Similarly, the government of Trinidad and Tobago said he has had communication with the ambassador of Venezuela and the United States in Port of Spain, the Venezuelan minister of foreign affairs, as well as other energy, health and national security officials to keep an eye on the situation.

For its part, the United States embassy in Trinidad and Tobago demanded that it intervene in the maritime accident, although it announced that it would not issue any sanction where there is a possible environmental situation involved.

However, the US embassy stated that “the United States remains concerned about the potential risk to safety and the environment caused by the ship.” Given this, he warned the Venezuelan state company PDVSA to take responsibility for the event “to avoid any environmental disaster in Venezuelan waters.”

“We will support immediate sanctions so that the ship can accommodate international security standards and avoid any possible environmental damage, as this would not only impact Venezuelans, but also neighboring countries,” he added.

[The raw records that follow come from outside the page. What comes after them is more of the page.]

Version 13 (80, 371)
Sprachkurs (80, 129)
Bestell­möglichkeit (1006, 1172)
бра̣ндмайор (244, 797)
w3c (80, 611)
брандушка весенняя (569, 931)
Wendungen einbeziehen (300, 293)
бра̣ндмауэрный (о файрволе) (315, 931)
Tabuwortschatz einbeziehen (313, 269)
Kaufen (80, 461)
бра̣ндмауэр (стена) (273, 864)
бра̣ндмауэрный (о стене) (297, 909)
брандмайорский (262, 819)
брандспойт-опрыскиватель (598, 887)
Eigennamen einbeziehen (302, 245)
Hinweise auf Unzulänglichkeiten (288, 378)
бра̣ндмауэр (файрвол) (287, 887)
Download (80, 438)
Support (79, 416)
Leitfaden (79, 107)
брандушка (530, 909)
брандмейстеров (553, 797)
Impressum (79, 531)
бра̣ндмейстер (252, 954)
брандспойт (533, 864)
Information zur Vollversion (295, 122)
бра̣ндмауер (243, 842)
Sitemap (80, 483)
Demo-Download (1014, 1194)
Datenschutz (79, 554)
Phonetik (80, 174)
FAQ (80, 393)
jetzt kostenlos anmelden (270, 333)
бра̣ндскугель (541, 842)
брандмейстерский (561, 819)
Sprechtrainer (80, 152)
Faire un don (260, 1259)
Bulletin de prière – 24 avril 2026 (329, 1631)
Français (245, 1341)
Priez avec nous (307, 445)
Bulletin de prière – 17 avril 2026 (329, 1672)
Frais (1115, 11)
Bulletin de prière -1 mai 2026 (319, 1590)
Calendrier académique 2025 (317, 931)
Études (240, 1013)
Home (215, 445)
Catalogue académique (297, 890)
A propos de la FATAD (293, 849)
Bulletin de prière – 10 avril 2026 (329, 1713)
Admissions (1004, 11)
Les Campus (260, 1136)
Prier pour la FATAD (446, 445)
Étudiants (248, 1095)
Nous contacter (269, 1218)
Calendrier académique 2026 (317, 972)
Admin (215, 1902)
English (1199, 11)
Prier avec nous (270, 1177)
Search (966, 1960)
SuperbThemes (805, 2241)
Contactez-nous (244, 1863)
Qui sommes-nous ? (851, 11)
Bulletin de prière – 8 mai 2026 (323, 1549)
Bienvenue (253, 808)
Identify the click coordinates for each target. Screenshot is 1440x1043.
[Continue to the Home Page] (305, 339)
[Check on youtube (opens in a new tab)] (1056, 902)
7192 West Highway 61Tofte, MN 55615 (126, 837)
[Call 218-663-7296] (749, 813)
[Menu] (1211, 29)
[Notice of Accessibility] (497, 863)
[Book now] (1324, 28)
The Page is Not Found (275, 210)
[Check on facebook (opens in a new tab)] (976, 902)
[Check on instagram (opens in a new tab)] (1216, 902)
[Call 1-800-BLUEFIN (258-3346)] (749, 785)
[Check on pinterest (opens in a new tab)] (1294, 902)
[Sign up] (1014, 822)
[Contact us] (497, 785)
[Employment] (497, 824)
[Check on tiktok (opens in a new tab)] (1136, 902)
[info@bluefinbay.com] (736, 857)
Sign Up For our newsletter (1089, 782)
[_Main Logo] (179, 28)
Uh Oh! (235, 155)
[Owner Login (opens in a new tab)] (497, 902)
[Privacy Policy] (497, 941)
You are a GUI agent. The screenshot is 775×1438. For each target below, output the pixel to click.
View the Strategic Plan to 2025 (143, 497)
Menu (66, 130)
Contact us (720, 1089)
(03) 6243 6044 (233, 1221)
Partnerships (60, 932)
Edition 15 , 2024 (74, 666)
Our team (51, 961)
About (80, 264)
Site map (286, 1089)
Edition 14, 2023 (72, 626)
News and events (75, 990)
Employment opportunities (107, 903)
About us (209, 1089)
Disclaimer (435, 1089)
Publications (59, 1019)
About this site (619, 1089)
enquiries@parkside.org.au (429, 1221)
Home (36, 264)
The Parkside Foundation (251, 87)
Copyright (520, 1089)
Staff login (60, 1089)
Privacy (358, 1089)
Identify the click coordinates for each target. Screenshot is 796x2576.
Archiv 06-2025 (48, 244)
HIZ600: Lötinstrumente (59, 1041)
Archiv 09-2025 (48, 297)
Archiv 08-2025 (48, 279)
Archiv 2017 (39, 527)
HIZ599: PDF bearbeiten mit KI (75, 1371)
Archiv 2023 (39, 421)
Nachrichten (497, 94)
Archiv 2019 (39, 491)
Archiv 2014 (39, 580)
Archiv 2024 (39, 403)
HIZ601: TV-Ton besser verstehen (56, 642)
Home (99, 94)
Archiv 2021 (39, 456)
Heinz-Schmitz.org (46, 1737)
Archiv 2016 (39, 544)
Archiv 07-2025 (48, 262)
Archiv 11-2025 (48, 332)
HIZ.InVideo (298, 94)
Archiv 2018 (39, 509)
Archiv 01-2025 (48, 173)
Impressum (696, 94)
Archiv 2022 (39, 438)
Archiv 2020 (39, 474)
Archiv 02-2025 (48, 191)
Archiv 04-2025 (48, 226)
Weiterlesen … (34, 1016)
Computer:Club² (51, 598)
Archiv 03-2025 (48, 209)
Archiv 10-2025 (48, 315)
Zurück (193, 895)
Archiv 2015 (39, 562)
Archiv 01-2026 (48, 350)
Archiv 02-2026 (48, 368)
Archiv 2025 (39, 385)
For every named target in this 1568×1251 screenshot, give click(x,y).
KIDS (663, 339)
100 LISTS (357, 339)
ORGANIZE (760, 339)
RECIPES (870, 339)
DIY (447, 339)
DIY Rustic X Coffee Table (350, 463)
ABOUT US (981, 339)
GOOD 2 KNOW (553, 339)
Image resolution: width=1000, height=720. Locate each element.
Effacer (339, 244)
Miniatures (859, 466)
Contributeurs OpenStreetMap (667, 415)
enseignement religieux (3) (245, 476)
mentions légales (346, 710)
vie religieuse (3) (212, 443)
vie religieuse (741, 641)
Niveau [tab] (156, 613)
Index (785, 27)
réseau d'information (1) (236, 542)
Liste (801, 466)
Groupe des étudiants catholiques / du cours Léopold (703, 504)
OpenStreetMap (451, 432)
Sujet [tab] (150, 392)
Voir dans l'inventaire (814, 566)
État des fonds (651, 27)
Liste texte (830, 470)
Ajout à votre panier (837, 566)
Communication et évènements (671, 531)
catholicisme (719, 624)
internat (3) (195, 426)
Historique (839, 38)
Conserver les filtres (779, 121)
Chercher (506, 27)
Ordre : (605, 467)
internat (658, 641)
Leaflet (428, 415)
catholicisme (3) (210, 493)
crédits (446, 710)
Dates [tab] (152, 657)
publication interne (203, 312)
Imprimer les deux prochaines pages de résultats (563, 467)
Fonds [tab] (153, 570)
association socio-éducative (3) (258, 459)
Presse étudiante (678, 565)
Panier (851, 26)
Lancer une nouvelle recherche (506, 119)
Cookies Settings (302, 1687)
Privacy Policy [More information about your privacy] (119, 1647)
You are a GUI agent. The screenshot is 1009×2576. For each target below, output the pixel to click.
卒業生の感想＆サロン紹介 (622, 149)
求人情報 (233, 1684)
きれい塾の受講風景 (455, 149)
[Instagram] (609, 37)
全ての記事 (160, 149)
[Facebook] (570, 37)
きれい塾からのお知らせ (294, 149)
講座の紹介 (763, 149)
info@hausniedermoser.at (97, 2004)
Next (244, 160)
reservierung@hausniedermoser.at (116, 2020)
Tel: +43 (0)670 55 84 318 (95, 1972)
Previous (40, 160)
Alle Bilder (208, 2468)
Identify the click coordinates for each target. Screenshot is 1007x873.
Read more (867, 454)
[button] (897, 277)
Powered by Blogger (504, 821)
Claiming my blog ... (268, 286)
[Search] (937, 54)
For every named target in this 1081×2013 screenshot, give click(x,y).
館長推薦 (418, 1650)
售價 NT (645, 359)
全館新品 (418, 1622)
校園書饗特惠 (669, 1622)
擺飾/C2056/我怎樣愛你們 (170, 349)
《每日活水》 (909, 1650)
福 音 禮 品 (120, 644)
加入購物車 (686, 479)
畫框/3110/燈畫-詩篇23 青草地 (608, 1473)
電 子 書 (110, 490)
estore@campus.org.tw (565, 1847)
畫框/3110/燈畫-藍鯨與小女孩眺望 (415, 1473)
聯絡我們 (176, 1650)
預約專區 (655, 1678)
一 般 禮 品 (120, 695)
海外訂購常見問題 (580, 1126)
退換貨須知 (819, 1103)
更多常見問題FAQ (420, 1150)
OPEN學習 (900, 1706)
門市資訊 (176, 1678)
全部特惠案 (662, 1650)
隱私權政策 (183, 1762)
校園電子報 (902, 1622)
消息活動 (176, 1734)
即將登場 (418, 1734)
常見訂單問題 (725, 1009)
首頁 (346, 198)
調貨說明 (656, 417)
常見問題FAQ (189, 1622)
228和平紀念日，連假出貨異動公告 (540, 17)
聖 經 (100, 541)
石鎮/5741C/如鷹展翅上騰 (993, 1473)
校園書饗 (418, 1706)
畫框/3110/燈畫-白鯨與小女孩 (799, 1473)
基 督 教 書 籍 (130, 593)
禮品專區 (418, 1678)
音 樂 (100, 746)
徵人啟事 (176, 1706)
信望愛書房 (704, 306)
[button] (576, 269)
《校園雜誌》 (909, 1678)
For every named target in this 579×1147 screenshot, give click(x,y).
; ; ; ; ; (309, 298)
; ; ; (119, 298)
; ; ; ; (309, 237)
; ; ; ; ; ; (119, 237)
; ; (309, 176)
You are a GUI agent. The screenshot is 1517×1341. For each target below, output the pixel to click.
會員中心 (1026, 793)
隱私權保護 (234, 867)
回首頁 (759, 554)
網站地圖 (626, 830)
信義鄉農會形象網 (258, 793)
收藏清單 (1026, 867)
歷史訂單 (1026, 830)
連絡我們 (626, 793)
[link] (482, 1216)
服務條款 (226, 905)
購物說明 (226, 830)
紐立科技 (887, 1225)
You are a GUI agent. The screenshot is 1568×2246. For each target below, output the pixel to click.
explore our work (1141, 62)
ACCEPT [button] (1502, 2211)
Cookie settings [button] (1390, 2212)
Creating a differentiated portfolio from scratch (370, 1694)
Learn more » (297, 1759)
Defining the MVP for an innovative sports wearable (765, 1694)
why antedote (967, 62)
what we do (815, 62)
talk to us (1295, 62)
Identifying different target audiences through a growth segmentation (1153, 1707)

Venezuelan opposition criticizes spill

The Venezuelan opposition denounced this Saturday the risk of an oil spill in the Atlantic Ocean due to the Nabarima ship

“This is the Nabarima ship, with more than a million barrels of oil, it is about to cause an environmental catastrophe in an area as vulnerable as the Gulf of Paria,” says a message released this Saturday by the opposition deputy Robert Alcala en la red social Twitter.

“The environmental damage that the oil spill could cause in this important aquatic area would be more than a catastrophe (…) We cannot allow that due to carelessness, irresponsibility and the lack of environmental awareness of the regime of (Venezuelan president) Nicolás Maduro ends fishing, “he said.

Alcalá asked PDVSA to “respond immediately” after noting that this area “originates the primary productivity of all aquatic species in the Atlantic Ocean” and “is the most productive fishing area” for local fishermen and from neighboring countries.

In addition, he announced that he plans to “denounce this risky situation” before the Environment and Oil commissions of the National Assembly.

“From the Assembly we must pressure and manage the immediate removal of this ship and correct the defects to avoid greater environmental damage,” he added.